Punishiment or prevention?: A machine learning analysis
of drug-related news coverage across cultures

#2 Data Preprocessing

Data Preprocessing and Analyzer Selection

  • After collecting Naver News data, unnecessary symbols and trailing advertisements were removed from the text.
  • Kkma Analyzer Selection: Despite its slower processing time and lower accuracy with informal language, Kkma was chosen for its ability to extract compound nouns. Given the project's flexible timeline and the formal nature of news articles, we determined Kkma would yield more meaningful results.
  • Parts of Speech Selection: Nouns, adjectives, and verbs were extracted to capture more semantic content during embedding and topic modeling compared to using nouns alone.

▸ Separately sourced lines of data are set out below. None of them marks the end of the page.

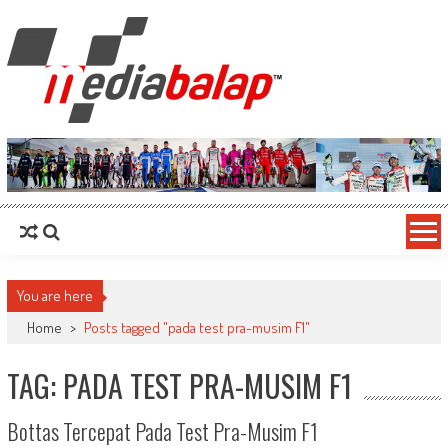
MediaBalap.com | Informasi Balap
Seputar MotoGP GP2 GP3 F2 F3 SERI ASIA LMP2 F1 dll
Terupdate
You are here
Home
>
Posts tagged "pada test pra-musim F1"
TAG: PADA TEST PRA-MUSIM F1
Bottas Tercepat Pada Test Pra-Musim F1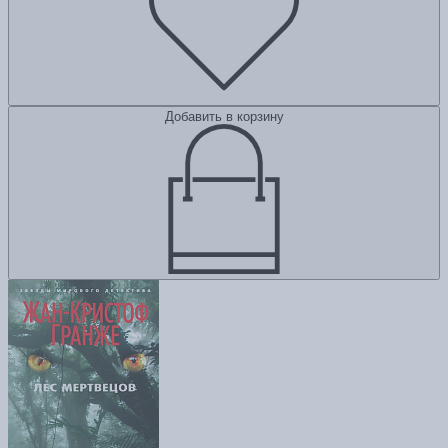
Добавить в корзину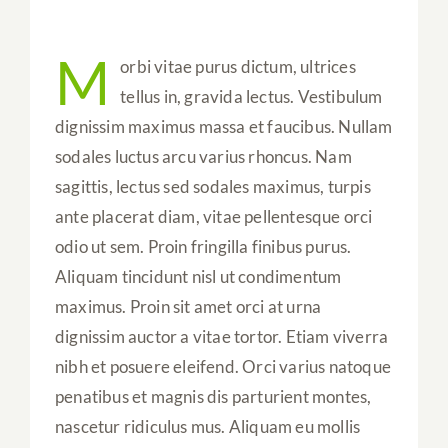
M
orbi vitae purus dictum, ultrices
tellus in, gravida lectus. Vestibulum
dignissim maximus massa et faucibus. Nullam
sodales luctus arcu varius rhoncus. Nam
sagittis, lectus sed sodales maximus, turpis
ante placerat diam, vitae pellentesque orci
odio ut sem. Proin fringilla finibus purus.
Aliquam tincidunt nisl ut condimentum
maximus. Proin sit amet orci at urna
dignissim auctor a vitae tortor. Etiam viverra
nibh et posuere eleifend. Orci varius natoque
penatibus et magnis dis parturient montes,
nascetur ridiculus mus. Aliquam eu mollis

!pip install konlpy pandas
import pandas as pd
import re
from konlpy.tag import Kkma
import multiprocessing as mp
# Load filtered data
df_filtered = pd.read_csv("news_data.csv", encoding='UTF8', engine='python')
def preprocess_text(text):
    if isinstance(text, str):
        # Convert text to lowercase
        text = text.lower()
        # Delete email addresses and replace with 'email'
        text = re.sub(r'\b[\w\.-]+@[\w\.-]+\.\w{2,}\b', 'email', text)

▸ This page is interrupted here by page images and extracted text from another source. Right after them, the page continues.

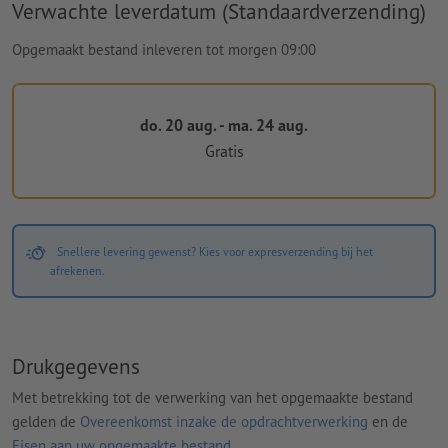
Verwachte leverdatum (Standaardverzending)
Opgemaakt bestand inleveren tot morgen 09:00
do. 20 aug. - ma. 24 aug.
Gratis
Snellere levering gewenst? Kies voor expresverzending bij het
afrekenen.
Drukgegevens
Met betrekking tot de verwerking van het opgemaakte bestand
gelden de
Overeenkomst inzake de opdrachtverwerking
en de
Eisen aan uw opgemaakte bestand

        # Delete words inside '[ ]'
        text = re.sub('\[.*?\]', '', text)
        # Delete all words after '▶'
        text = re.sub('▶.*', '', text)
        # Delete text inside parentheses
        text = re.sub(r'\([^()]*\)', '', text)
        # Delete HTML tags and URLs
        text = re.sub(r'<[^>]+>', '', text)

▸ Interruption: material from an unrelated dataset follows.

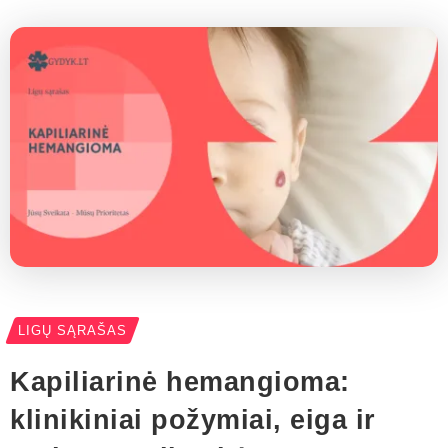
LIGŲ SĄRAŠAS
Kapiliarinė hemangioma:
klinikiniai požymiai, eiga ir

        text = re.sub(r'http\S+', '', text)
        # Delete standalone numbers
        text = re.sub(r'(?<=\s)\d+(?=\s)', ' ', text)
        # Add spaces before and after quotes if missing
        text = re.sub(r'(?<=\S)([\'"])(?=\S)', r' \1', text)
        # Replace special characters with spaces, except alphabets, numbers, Korean, and Chinese characters
        text = re.sub(r'[^a-zA-Z0-9ㄱ-ㅎㅏ-ㅣ가-힣\u2E80-\u2FD5\u3190-\u319F\u3400-\u4DBF\u4E00-\u9FFF\uF900-\uFAFF\uFE30-\uFE4F\s]', ' ', text)
        # Add space after period if missing
        text = re.sub(r'\.(?=\S)', '. ', text)
        
        # Delete the sentence containing the word 'reporter' and all words after it
        if '기자' in text:
            text = text.rsplit('기자', 1)[0]
            text = re.sub(r'\S+\s*$', '', text)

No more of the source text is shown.